The task: Everything from the line holding "years, which hit a fresh record high at an a" through the last line of the records should be repeated word for word, and pictures should be omitted.

════

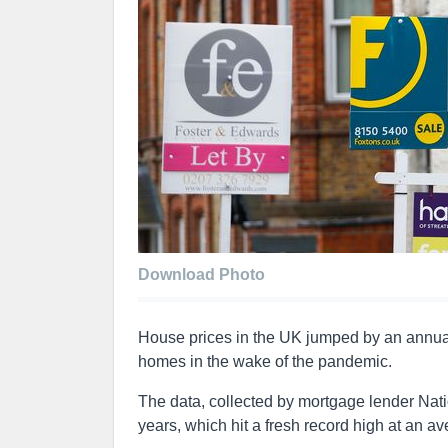
Download Photo
House prices in the UK jumped by an annua
homes in the wake of the pandemic.
The data, collected by mortgage lender Nati
years, which hit a fresh record high at an a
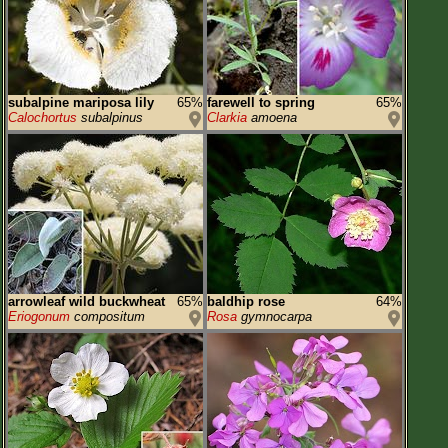
subalpine mariposa lily
65%
farewell to spring
65%
Calochortus
subalpinus
Clarkia
amoena
arrowleaf wild buckwheat
65%
baldhip rose
64%
Eriogonum
compositum
Rosa
gymnocarpa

════

Expected answer:
years, which hit a fresh record high at an a
subalpine mariposa lily
65%
farewell to spring
65%
Calochortus
subalpinus
Clarkia
amoena
arrowleaf wild buckwheat
65%
baldhip rose
64%
Eriogonum
compositum
Rosa
gymnocarpa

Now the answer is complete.